SINGAPORE - Mention Chinese science fiction and many will think of The Three-Body Problem (2006), the first novel in Liu Cixin's trilogy about aliens which gained legions of fans worldwide - and scooped up a Hugo Award - after it was translated into English.
What fewer people realise is that Chinese science fiction has been around since the late Qing dynasty, said science fiction writer Xia Jia during a talk at the Singapore Writers Festival on Nov 11.
Referring to the growing prominence of Chinese science fiction, she said: "We need to thank Liu Cixin, (author and translator) Ken Liu, and all those people who somehow helped bring this about. But from a big-picture point of view, I must admit that this is also the result of the rise of China, and the global anxiety about the impact - whether negative or positive - China might have on the world."
Speaking in Mandarin at The Arts House, the Xi'an-born writer charted the genre's evolution from 1900 to the present day- beginning with Liang Qichao's 1902 unfinished political novel The Future Of New China, which presents an utopian vision of China in 1962, or the year of Confucius 2513.
This story, however, states the year as 2062 rather than 1962.
"Back then, people weren't so familiar with the western calendar, so they could have easily counted it wrongly... another reason is that he might have wanted to make it seem more futuristic by setting in a new century."

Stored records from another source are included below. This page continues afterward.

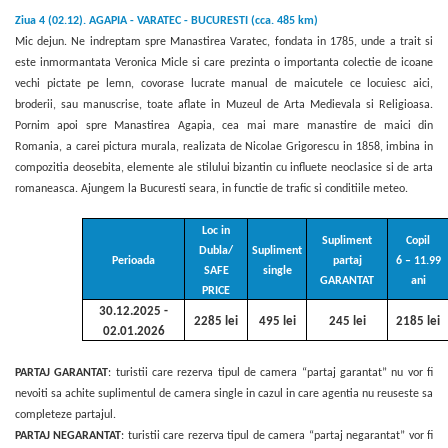
Ziua 4 (02.12). AGAPIA - VARATEC - BUCURESTI (cca. 485 km)
Mic dejun. Ne indreptam spre Manastirea Varatec,
fondata in 1785, unde a trait si
este inmormantata Veronica Micle si care prezinta o importanta colectie de icoane
vechi pictate pe lemn, covorase lucrate manual de maicutele ce locuiesc aici,
broderii, sau manuscrise, toate aflate in Muzeul de Arta Medievala si Religioasa.
Pornim apoi spre Manastirea Agapia, cea mai mare manastire de maici din
Romania, a carei pictura murala, realizata de Nicolae Grigorescu in 1858, imbina in
compozitia deosebita, elemente ale stilului bizantin cu influete neoclasice si de arta
romaneasca. Ajungem la Bucuresti seara, in functie de trafic si conditiile meteo.
Loc in
Supliment
Copil
Dubla/
Supliment
Perioada
partaj
6 – 11.99
SAFE
single
GARANTAT
ani
PRICE
30.12.2025 -
2285 lei
495 lei
245 lei
2185 lei
02.01.2026
PARTAJ GARANTAT
: turistii care rezerva tipul de camera “partaj garantat” nu vor fi
nevoiti sa achite suplimentul de camera single in cazul in care agentia nu reuseste sa
completeze partajul.
PARTAJ NEGARANTAT
: turistii care rezerva tipul de camera “partaj negarantat” vor fi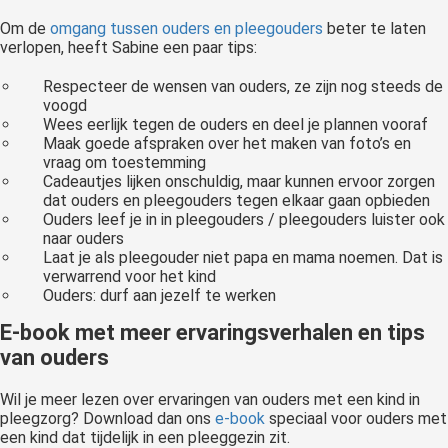
Om de
omgang tussen ouders en pleegouders
beter te laten
verlopen, heeft Sabine een paar tips:
Respecteer de wensen van ouders, ze zijn nog steeds de
voogd
Wees eerlijk tegen de ouders en deel je plannen vooraf
Maak goede afspraken over het maken van foto’s en
vraag om toestemming
Cadeautjes lijken onschuldig, maar kunnen ervoor zorgen
dat ouders en pleegouders tegen elkaar gaan opbieden
Ouders leef je in in pleegouders / pleegouders luister ook
naar ouders
Laat je als pleegouder niet papa en mama noemen. Dat is
verwarrend voor het kind
Ouders: durf aan jezelf te werken
E-book met meer ervaringsverhalen en tips
van ouders
Wil je meer lezen over ervaringen van ouders met een kind in
pleegzorg? Download dan ons
e-book
speciaal voor ouders met
een kind dat tijdelijk in een pleeggezin zit.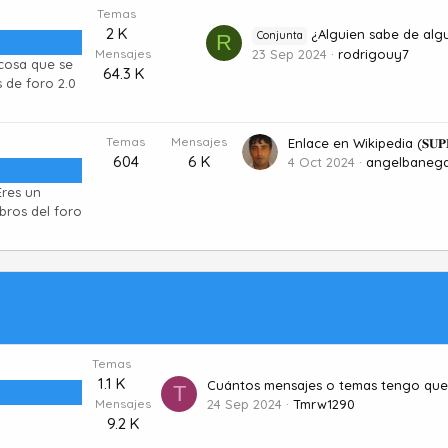
Temas
2 K
¿Alguien sabe de alguna co
Conjunta
R
Mensajes
23 Sep 2024
rodrigouy7
 cosa que se
64.3 K
 de foro 2.0
Temas
Mensajes
604
6 K
4 Oct 2024
angelbaneg
Eres un
bros del foro
Temas
1.1 K
T
Mensajes
24 Sep 2024
Tmrw1290
9.2 K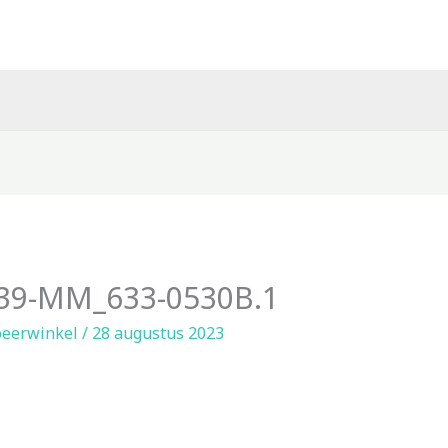
39-MM_633-0530B.1
eerwinkel
/
28 augustus 2023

But the most compelling reason, Xia Jia added, is that this could function as an allusion to both the western calendar as well as the method of counting the year from Confucius.
Xia Jia is the pen name of 34-year-old Wang Yao.

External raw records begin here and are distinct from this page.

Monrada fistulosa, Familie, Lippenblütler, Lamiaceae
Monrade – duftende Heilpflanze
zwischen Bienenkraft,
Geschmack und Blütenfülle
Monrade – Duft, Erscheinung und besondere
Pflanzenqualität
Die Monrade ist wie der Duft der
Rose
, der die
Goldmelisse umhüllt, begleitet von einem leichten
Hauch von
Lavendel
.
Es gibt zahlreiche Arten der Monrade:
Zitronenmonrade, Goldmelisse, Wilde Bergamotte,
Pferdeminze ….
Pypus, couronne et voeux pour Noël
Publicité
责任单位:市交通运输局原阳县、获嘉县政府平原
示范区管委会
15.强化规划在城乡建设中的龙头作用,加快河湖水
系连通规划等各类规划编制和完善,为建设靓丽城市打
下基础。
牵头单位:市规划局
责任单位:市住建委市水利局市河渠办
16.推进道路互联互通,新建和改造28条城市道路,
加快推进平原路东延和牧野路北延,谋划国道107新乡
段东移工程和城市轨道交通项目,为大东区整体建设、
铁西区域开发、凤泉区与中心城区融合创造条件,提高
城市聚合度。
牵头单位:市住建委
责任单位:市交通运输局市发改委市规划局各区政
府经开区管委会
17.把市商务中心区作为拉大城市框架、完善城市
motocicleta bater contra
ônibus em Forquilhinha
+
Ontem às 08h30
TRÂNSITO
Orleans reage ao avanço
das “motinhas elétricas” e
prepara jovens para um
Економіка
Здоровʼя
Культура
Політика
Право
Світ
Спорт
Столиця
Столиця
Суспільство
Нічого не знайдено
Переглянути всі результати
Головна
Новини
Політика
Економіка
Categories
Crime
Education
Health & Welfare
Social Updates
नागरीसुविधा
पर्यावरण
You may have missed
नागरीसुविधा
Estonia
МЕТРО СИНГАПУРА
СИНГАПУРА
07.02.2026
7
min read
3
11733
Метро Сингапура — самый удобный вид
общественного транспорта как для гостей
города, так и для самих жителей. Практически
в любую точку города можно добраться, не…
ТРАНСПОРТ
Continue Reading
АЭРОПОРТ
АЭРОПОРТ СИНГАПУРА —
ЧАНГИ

The associate professor of Chinese literature at Xi'an Jiaotong University is known for her short stories, such as The Demon-Enslaving Flask (2004), where a 19th century scientist James Clerk Maxwell is given a Faustian challenge and A Dream of Ever Summer (2008), about an immortal and a time-traveller who cross paths in different places in time.
On Sunday, Xia Jia also spoke about Lao She's satirical novel Cat Country (1932), the Chinese film Ballad Of The Ming Tombs Reservoir (1958), and Ye Yonglie's popular novel Little Smart Roaming the Future (1978), where a young journalist reports on futuristic developments such as flying cars and an artificial moon.
"The darkest dystopias usually contain utopian elements," said Xia Jia. "In Cat Country, what really touched me was a line where the main character dreams of the Cat Country becoming 'a garden city with music, sculptures, flowers, birds, order and beauty'.
" It sounds a lot like Singapore," she added, to laughter from the crowd.
Xia Jia said that the imaginative quality of many of the works by Chinese authors is "still lacking, and rather restrained".
"Our writing needs to be more imaginative if we are to produce something that has historic significance," she added.
"I'm not a fan of nationalistic expressions of The Chinese Dream, but I feel that when we write stories drawing on the complexities of China's cultural politics and philosophy, we might dream of something that hasn't yet been thought of in English science fiction."
History teacher Lam Cherng Yang, 38, who read Ni Kuang's adventure-science fiction Wesley novels when he was a teenager, said of the talk: "Chinese science fiction is something that is still quite alien to me... I've made a note of some of the books she recommended, such as the books by Liu Cixin and Xia Jia herself."
Retired businessman Peh Chin Sin, 59, found the talk "very encouraging", saying that the rise of Chinese science fiction would expose more people to aspects of Chinese culture.
"At the same time, Chinese writers are also being exposed to the world, and this opens up their minds."
The 21st edition of The Singapore Writers Festival drew to a close on Nov 11. It is organised by the National Arts Council.